DPRD Timor Tengah Utara (TTU), Nusa Tenggara Timur (NTT), resmi menonaktifkan tiga anggotanya yang diduga terlibat dalam intimidasi terhadap dokter Eliza Princila Utami Pakaenoni, akrab disapa dr Icha, hingga akhirnya mengakhiri hidupnya.
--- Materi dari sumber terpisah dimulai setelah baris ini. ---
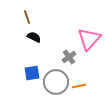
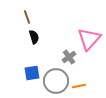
black semicircle: rotated 48 degrees clockwise
gray circle: moved 1 px up
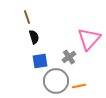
blue square: moved 8 px right, 12 px up
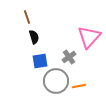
pink triangle: moved 2 px up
Keputusan ini diumumkan dalam sidang paripurna yang digelar pada Rabu (29/7/2026).
Identitas Tiga Anggota DPRD yang Dinonaktifkan
Ketiga anggota DPRD TTU tersebut adalah Therensius Lazakar dari Fraksi Partai Golkar, Robert Tubani dari Fraksi PKB, dan Veronika Lake dari Fraksi PDIP. Mereka dinonaktifkan setelah melalui proses di Badan Kehormatan (BK) DPRD TTU. Ketua DPRD TTU Kristoforus Efi dalam pernyataannya menjelaskan bahwa keputusan ini diambil berdasarkan laporan dari almarhum dr Icha dan keluarganya mengenai dugaan intimidasi yang dilakukan oleh ketiga anggota dewan tersebut.
Dasar Pemberhentian Sementara
Menurut Kristoforus, pemberhentian sementara ini diputuskan setelah mempertimbangkan proses pidana yang masih berjalan di Polda NTT. Kasus kematian dr Icha sendiri telah naik ke tahap penyidikan. “Kami sangat menghargai proses hukum di Polda NTT, tetapi kami juga tetap memegang teguh prinsip praduga tak bersalah. Sehingga dasar itu yang menjadi pertimbangan untuk menjatuhkan sanksi pemberhentian sementara,” ujar politikus Golkar tersebut.
Kristoforus menambahkan bahwa dasar lain dari sanksi ini adalah dugaan pelanggaran terhadap sumpah dan janji serta kode etik DPRD. Namun, DPRD TTU tidak gegabah dan memilih sanksi pemberhentian sementara, bukan permanen, untuk menghormati proses hukum yang masih berlangsung.
Kronologi Kasus Intimidasi
Dugaan intimidasi yang dilakukan ketiga anggota DPRD TTU terhadap dr Icha dilaporkan terjadi beberapa waktu sebelum dokter tersebut meninggal. Almarhum dr Icha diduga mengalami tekanan psikologis berat akibat perlakuan para anggota dewan. Laporan polisi telah diajukan oleh keluarga dan kasusnya kini ditangani oleh Polda NTT. Penonaktifan tiga anggota DPRD ini diharapkan dapat memberi keadilan bagi almarhum dan keluarga, serta menjaga kredibilitas lembaga legislatif di Timor Tengah Utara.
Tanggapan Tokoh Masyarakat
Keputusan DPRD TTU ini mendapat tanggapan positif dari berbagai kalangan. Sejumlah tokoh masyarakat di TTU berharap proses hukum terhadap ketiga anggota DPRD tersebut berjalan transparan dan adil. Mereka juga mendorong agar DPRD TTU terus mengedepankan etika dan moral dalam menjalankan tugas sebagai wakil rakyat.
Dengan penonaktifan ini, DPRD TTU menunjukkan komitmennya untuk tidak melindungi anggota yang terindikasi melanggar hukum. Langkah ini juga diharapkan menjadi preseden bagi lembaga legislatif lainnya dalam menangani kasus serupa di masa mendatang.